■ REQUIRED ACTION
Your answer must hold only the lines below from the line containing "早朝から出発し、8時頃には小湊鉄道飯給駅に到着。列車の到着を" through the line containing "女子のみ使用可能。真ん中にあるのがガラス張りのトイレです。", each reproduced exactly.

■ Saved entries
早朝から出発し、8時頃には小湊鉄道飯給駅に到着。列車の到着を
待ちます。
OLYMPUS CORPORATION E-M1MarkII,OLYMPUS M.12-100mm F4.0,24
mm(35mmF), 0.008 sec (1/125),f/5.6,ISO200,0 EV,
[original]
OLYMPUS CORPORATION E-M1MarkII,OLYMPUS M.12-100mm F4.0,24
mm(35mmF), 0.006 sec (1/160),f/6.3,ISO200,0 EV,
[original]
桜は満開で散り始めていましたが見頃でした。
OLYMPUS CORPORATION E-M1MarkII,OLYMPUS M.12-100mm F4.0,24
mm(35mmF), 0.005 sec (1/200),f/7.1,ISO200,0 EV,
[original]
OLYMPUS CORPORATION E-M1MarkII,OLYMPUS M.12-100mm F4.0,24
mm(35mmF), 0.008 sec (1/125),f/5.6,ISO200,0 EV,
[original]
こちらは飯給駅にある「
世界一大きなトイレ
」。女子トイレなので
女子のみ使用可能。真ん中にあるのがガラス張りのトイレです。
* * *
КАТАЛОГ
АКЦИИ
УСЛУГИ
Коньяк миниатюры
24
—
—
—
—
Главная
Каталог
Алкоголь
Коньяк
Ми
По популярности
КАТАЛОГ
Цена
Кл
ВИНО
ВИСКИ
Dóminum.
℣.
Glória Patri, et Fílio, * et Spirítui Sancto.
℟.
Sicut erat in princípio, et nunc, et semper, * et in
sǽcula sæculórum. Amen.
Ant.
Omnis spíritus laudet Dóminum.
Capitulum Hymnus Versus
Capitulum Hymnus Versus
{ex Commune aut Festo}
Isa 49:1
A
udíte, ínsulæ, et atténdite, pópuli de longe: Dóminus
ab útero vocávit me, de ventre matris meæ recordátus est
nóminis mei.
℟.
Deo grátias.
* * *
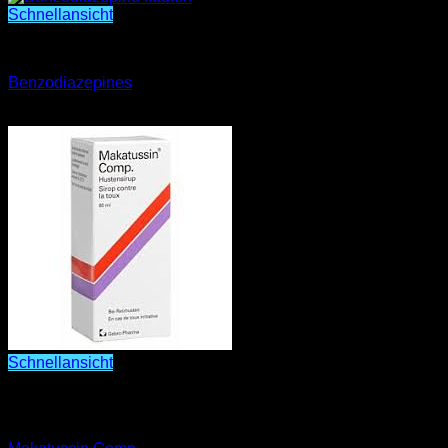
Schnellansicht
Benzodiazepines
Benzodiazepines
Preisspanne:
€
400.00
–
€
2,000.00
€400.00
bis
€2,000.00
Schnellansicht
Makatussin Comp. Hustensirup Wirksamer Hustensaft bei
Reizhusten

■ FINISHED TASK
早朝から出発し、8時頃には小湊鉄道飯給駅に到着。列車の到着を
待ちます。
OLYMPUS CORPORATION E-M1MarkII,OLYMPUS M.12-100mm F4.0,24
mm(35mmF), 0.008 sec (1/125),f/5.6,ISO200,0 EV,
[original]
OLYMPUS CORPORATION E-M1MarkII,OLYMPUS M.12-100mm F4.0,24
mm(35mmF), 0.006 sec (1/160),f/6.3,ISO200,0 EV,
[original]
桜は満開で散り始めていましたが見頃でした。
OLYMPUS CORPORATION E-M1MarkII,OLYMPUS M.12-100mm F4.0,24
mm(35mmF), 0.005 sec (1/200),f/7.1,ISO200,0 EV,
[original]
OLYMPUS CORPORATION E-M1MarkII,OLYMPUS M.12-100mm F4.0,24
mm(35mmF), 0.008 sec (1/125),f/5.6,ISO200,0 EV,
[original]
こちらは飯給駅にある「
世界一大きなトイレ
」。女子トイレなので
女子のみ使用可能。真ん中にあるのがガラス張りのトイレです。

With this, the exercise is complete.